Spin dynamics of electrons, holes, and excitons in lead-halide perovskite semiconductors

Bulk lead-based perovskite and their nanostructures are a promising platform for spintronics [1] due to their long spin lifetime due to the suppression of the dominant spin relaxation mechanisms [2,3,4]. Exciton spin polarization at cryogenic temperatures in bulk perovskite crystals with near-cubic (FA₀.₉Cs₀.₁PbI₂.₈Br₀.₂, FAPbBr₃) and orthorhombic (MAPbI₃, CsPbBr₃) symmetries has high degree of optical orientation up to 85%, indicating strong spin selectivity and efficient spin initialization under circularly polarized excitation [2,3,5]. Spatial confinement of excitons in CsPbI₃ nanocrystals leads to a regime in which spin properties are governed primarily by the electron–hole exchange interaction within excitons, providing enhanced control over spin dynamics.

At the same time, spatial confinement of both excitons and acoustic phonons in CsPbI₃ nanocrystals results in significant enhancement of exciton–phonon interaction. This makes it possible to observe confined acoustic phonon modes in Raman scattering spectra. The size dependence of the acoustic phonon energies, combined with comparison to theoretical models, enables reconstruction of the nanocrystal shape and size without the need for transmission electron microscopy [6].

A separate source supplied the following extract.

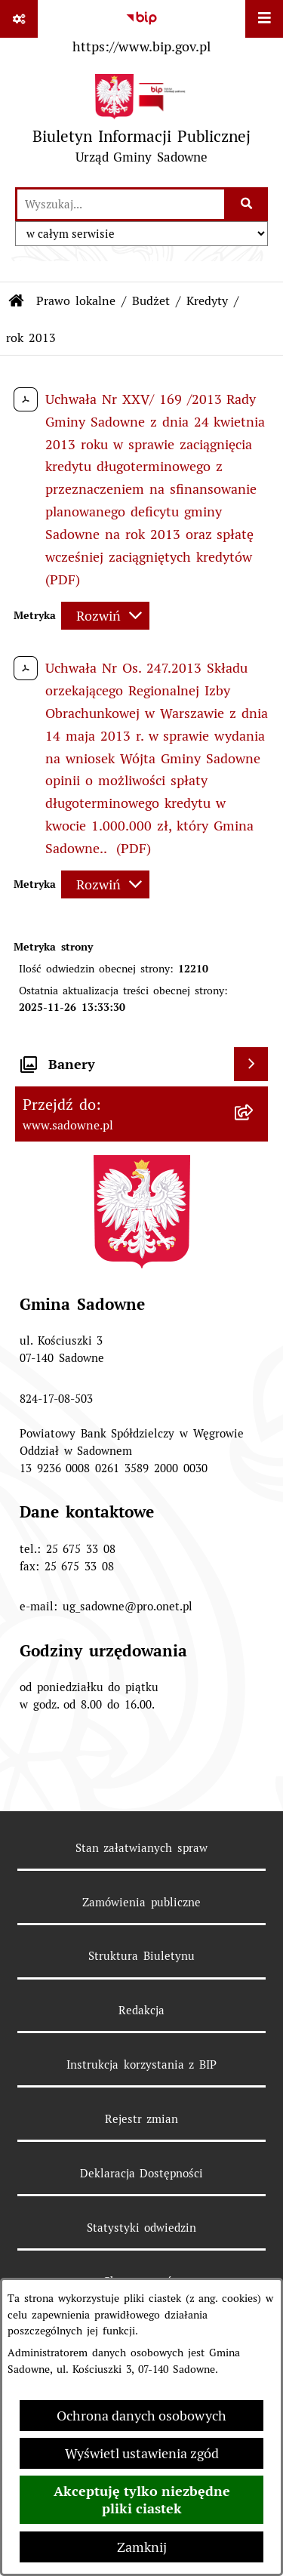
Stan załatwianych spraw (141, 1848)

Furthermore, in an external magnetic field, magneto-optical techniques provide a powerful optical tool to determine the g-factors of excitons, electrons, and holes, and to gain insight into the mechanisms of electron–hole interaction and hyperfine interaction with nuclei spins [4,7]. Measurements of g-factor anisotropy allow one to optically identify the presence of domain structures in the bulk MAPbI₃ crystals, associated with different orientations of the crystallographic axes. 

Overall, exciton–phonon interactions in both bulk and nanocrystalline perovskites play a key role in the spin dynamics of excitons. These results highlight the importance of composite excitations, involving coupled spin, excitonic, and phononic degrees of freedom, for understanding and controlling spin-related phenomena in lead-halide perovskites.

References

[1] Organic Inorganic Perovskites: Physical Properties and Applications. (eds. Z. V. Vardeny and M. C. Beard) (World Scientific,2022).

[2] N. E. Kopteva, et al., Highly-polarized emission provided by giant optical orientation of exciton spins in lead halide perovskite crystals, Advanced Science, 11, 2403691 (2024). 

[3] N. E. Kopteva, et al., Effect of crystal symmetry of lead halide perovskites on the optical orientation of excitons, Advanced Science, 12, 2416782 (2025). 

[4] E. Kirstein, et al., Mode locking of hole spin coherences in CsPb(Cl,Br)₃ perovskite nanocrystals, Nature Comm., 14, 699 (2023). 

[5] Kopteva, N. E.; et al., Optical orientation of excitons and charge carriers in methylammonium lead iodide perovskite single crystals in the orthorhombic phase. Phys. Rev. B, 111, 195201 (2025).

[6] C. Harkort, et al., Confined acoustic phonons in CsPbI₃ nanocrystals explored by resonant Raman scattering on excitons. NANO Letters 25, 12754 (2025).

[7] C. Harkort, et al., Spin-Flip Raman Scattering on Electrons and Holes in Two-Dimensional (PEA)₂PbI₄ Perovskites. Small 19, 2300988 (2023).